Pie Cookies - E.D.SMITH®

Pie Cookies

These Pie Cookies by Jennifer from Flour & Floral are a sure way to impress your friends and family this holiday season. Featuring E.D.SMITH® luxurious pie fillings in Apple, Cherry, and Blueberry flavour, these bites of deliciousness require minimal ingredients to make. They begin with a buttery flaky pie crust, fruit pie filling, and are drizzled with a sweet vanilla glaze.

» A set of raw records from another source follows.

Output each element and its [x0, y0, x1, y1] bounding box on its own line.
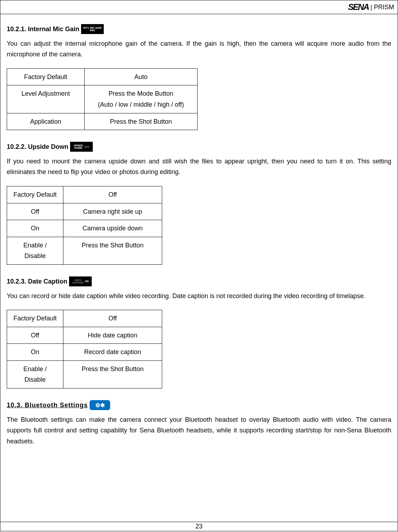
cell: Factory Default — [7, 68, 85, 85]
cell: Off — [63, 186, 162, 203]
header: SENA | PRISM — [0, 0, 398, 14]
table-row: Application Press the Shot Button — [7, 113, 198, 130]
bluetooth-icon: ⚙✱ — [90, 400, 110, 410]
table-row: On Camera upside down — [7, 220, 162, 237]
section-number: 10.2.2. — [7, 141, 26, 152]
table-date-caption: Factory Default Off Off Hide date captio… — [7, 310, 162, 388]
cell: Off — [63, 310, 162, 327]
product-name: | PRISM — [370, 4, 394, 11]
footer: 23 — [0, 522, 398, 531]
table-row: Off Camera right side up — [7, 203, 162, 220]
cell: Camera upside down — [63, 220, 162, 237]
table-internal-mic-gain: Factory Default Auto Level Adjustment Pr… — [7, 68, 198, 130]
cell: On — [7, 220, 63, 237]
table-row: On Record date caption — [7, 344, 162, 361]
cell: Factory Default — [7, 186, 63, 203]
cell: Enable / Disable — [7, 237, 63, 264]
section-title: Bluetooth Settings — [25, 402, 88, 409]
cell: Auto — [85, 68, 198, 85]
cell: On — [7, 344, 63, 361]
section-number: 10.2.1. — [7, 24, 26, 35]
mic-gain-icon: INT'L MIC GAIN AGC — [81, 24, 104, 34]
cell: Enable / Disable — [7, 360, 63, 388]
page-number: 23 — [195, 523, 203, 530]
body-bluetooth: The Bluetooth settings can make the came… — [7, 414, 391, 447]
section-number: 10.3. — [7, 402, 23, 409]
heading-bluetooth-settings: 10.3. Bluetooth Settings ⚙✱ — [7, 400, 110, 411]
table-row: Enable / Disable Press the Shot Button — [7, 360, 162, 388]
heading-date-caption: 10.2.3. Date Caption DATE CAPTION ON — [7, 276, 92, 287]
table-upside-down: Factory Default Off Off Camera right sid… — [7, 186, 162, 265]
section-title: Internal Mic Gain — [28, 24, 79, 35]
section-number: 10.2.3. — [7, 276, 26, 287]
cell: Level Adjustment — [7, 85, 85, 113]
table-row: Factory Default Off — [7, 186, 162, 203]
cell: Press the Shot Button — [63, 237, 162, 264]
logo: SENA — [348, 2, 369, 12]
heading-upside-down: 10.2.2. Upside Down UPSIDE DOWN OFF — [7, 141, 93, 152]
table-row: Level Adjustment Press the Mode Button(A… — [7, 85, 198, 113]
body-upside-down: If you need to mount the camera upside d… — [7, 156, 391, 178]
cell: Press the Shot Button — [63, 360, 162, 388]
body-date-caption: You can record or hide date caption whil… — [7, 291, 391, 302]
cell: Application — [7, 113, 85, 130]
cell: Hide date caption — [63, 327, 162, 344]
cell: Off — [7, 327, 63, 344]
table-row: Enable / Disable Press the Shot Button — [7, 237, 162, 264]
content: 10.2.1. Internal Mic Gain INT'L MIC GAIN… — [0, 14, 398, 473]
cell: Record date caption — [63, 344, 162, 361]
body-internal-mic-gain: You can adjust the internal microphone g… — [7, 38, 391, 60]
upside-down-icon: UPSIDE DOWN OFF — [70, 142, 93, 152]
table-row: Factory Default Off — [7, 310, 162, 327]
table-row: Factory Default Auto — [7, 68, 198, 85]
section-title: Upside Down — [28, 141, 68, 152]
cell: Off — [7, 203, 63, 220]
cell: Press the Mode Button(Auto / low / middl… — [85, 85, 198, 113]
section-title: Date Caption — [28, 276, 67, 287]
date-caption-icon: DATE CAPTION ON — [69, 276, 92, 286]
table-row: Off Hide date caption — [7, 327, 162, 344]
page: SENA | PRISM 10.2.1. Internal Mic Gain I… — [0, 0, 398, 531]
cell: Camera right side up — [63, 203, 162, 220]
heading-internal-mic-gain: 10.2.1. Internal Mic Gain INT'L MIC GAIN… — [7, 24, 104, 35]
cell: Press the Shot Button — [85, 113, 198, 130]
cell: Factory Default — [7, 310, 63, 327]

These pie cookies are the perfect dessert to share with loved ones!
Prep Time 45 minutes
Cook Time 25 minutes
Resting Time 10 minutes
Total Time 1 hour 20 minutes
Difficulty Level Easy
Servings 24


  • 2 boxes store-bought double pie crust, 4 pie doughs in total, thawed to room temp
  • 1 can E.D.SMITH® Apple Pie Filling
  • 1 can E.D.SMITH® Cherry Pie Filling
  • 1 can E.D.SMITH® Blueberry Pie Filling
  • 1 egg large
  • 1 tbsp. sugar or coarse sugar, optional
  • 1 1/2 cup Powdered Sugar
  • 3 tbsp. Heavy Cream
  • 1 tsp. Pure Vanilla Extract


  • Preheat oven to 350 degrees F. Line two baking sheets with parchment paper or silicone baking mats.
  • On a lightly floured surface unroll pie dough. Using a 3” cookie cutter, cut out 12 bottoms (dough scraps will need to be rerolled to get 12). Repeat process with second pie dough so that you have 24 bottoms in total. Place each bottom on prepared baking sheets (12 on each).
  • Place 1 Tbsp of preferred filling flavor on each bottom (if using apple, empty filling onto a cutting board and chop into smaller pieces). Set aside.
  • On a lightly floured surface, unroll the 3rd pie dough. Using a pizza wheel cutter, cut out thin strips for the lattice. In a small bowl, beat egg to make egg wash; using your finger, put egg wash around the outer edge of each bottom. Lay 3 strips across each cookie filling, using your finger put egg wash on each strip. Then lay 3 more strips on top, in a perpendicular direction. Using a 3” cookie cutter, press down on the cookie bottom and remove excess pieces. Excess dough can be rerolled and cut to make more lattice strips.
  • On a lightly floured surface, unroll the 4th and final pie dough, and using a 3” cookie cutter, cut out enough tops to cover the remaining bottoms. Dough scraps will need to be rerolled to get enough tops. With a small sharp knife make an “X” shaped slit in each top. Place them on top of the remaining outer-edge-egg-washed bottoms, and using a fork, crimp around the edge to seal the filling in.
  • Brush egg wash over each pie cookie, and sprinkle with sugar (optional). Bake in the oven for 20-25 minutes until golden brown. When done, remove pie cookies from baking sheet and allow to cool on a rack.
  • While pie cookies are baking, whisk together powdered sugar, heavy cream, and vanilla extract in a small bowl until smooth. If too thick, add more cream; if too thin, add more powdered sugar. Put icing in a piping bag with “Wilton Tip 7” piping tip, and pipe icing onto each pie cookie. Enjoy!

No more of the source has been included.